I've become kind of addicted to the Netflix play-movie-in-the-browser function. It's made me watch too many movies (usually while I'm doing other stuff on the computer) that I would probably NEVER watch, even if they came on television. Is it because the movies are in the background in the same way that kids of today watch stuff constantly on their computers while they do homework, twitter, chat, download porn & music & pirate movies? I always thought I was too old for this. & I do do one thing they probably don't - when I am absorbed in an email or something else that's taking my time, I tend to "rewind" the movie to see the stuff I've missed. In any event, I feel dumb because I just watched two movies that I thought were all right but didn't really want to watch & I'm late writing in this blog.

I've probably started this because my new computer has a gorgeous screen & I like to use it. I'm going to start watching my favorite pretty movies on it before too long.

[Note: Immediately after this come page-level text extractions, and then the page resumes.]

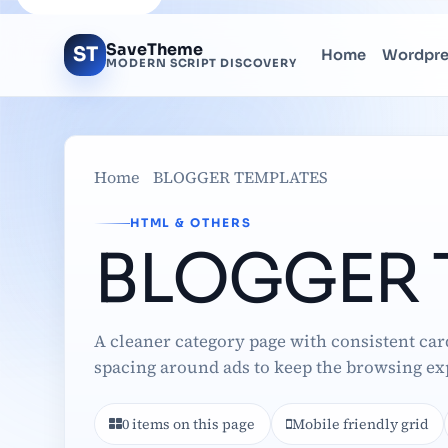
SaveTheme
ST
Home
Wordpr
MODERN SCRIPT DISCOVERY
Home
BLOGGER TEMPLATES
HTML & OTHERS
BLOGGER 
A cleaner category page with consistent car
spacing around ads to keep the browsing ex
0 items on this page
Mobile friendly grid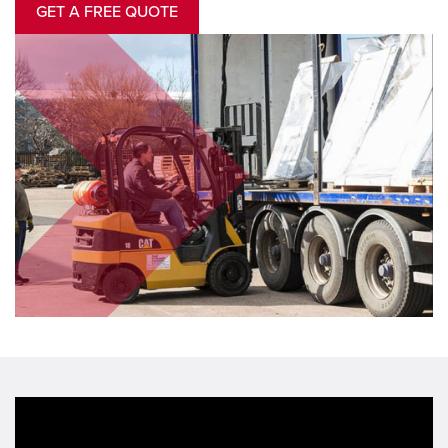
GET A FREE QUOTE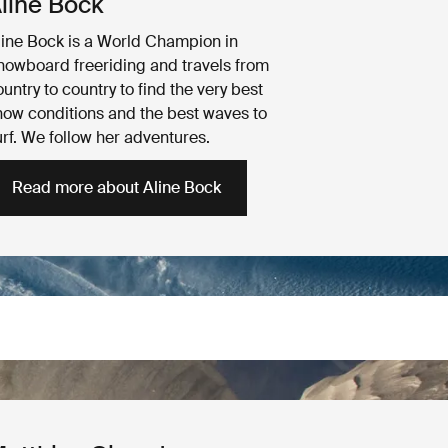
line Bock
line Bock is a World Champion in
nowboard freeriding and travels from
untry to country to find the very best
now conditions and the best waves to
urf. We follow her adventures.
Read more about Aline Bock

I have mentioned this before (& I mention it on my show when I read something from a column) but I am a big fan of the Word Detective. I just remembered a column he wrote a while back which, unfortunately, doesn't have anything to with Netflix Instant Play (or whatever it's called) addiction. In this column, about the origins of the word "crank," he talks about words like "dial" which we still use even though we don't really use phones with dials any more. He remarks that words like "crank" & "dial" are both in "a range of terms still in common usage even though the technologies that spawned them have profoundly changed, turning words whose logic once would have been obvious into linguistic fossils." But surely there's a better name for them than "linguistic fossils"! Let's come up with one.

I thought of that because I mentioned that I "rewind" the online movies, even though there's no tape involved. Funny, yes?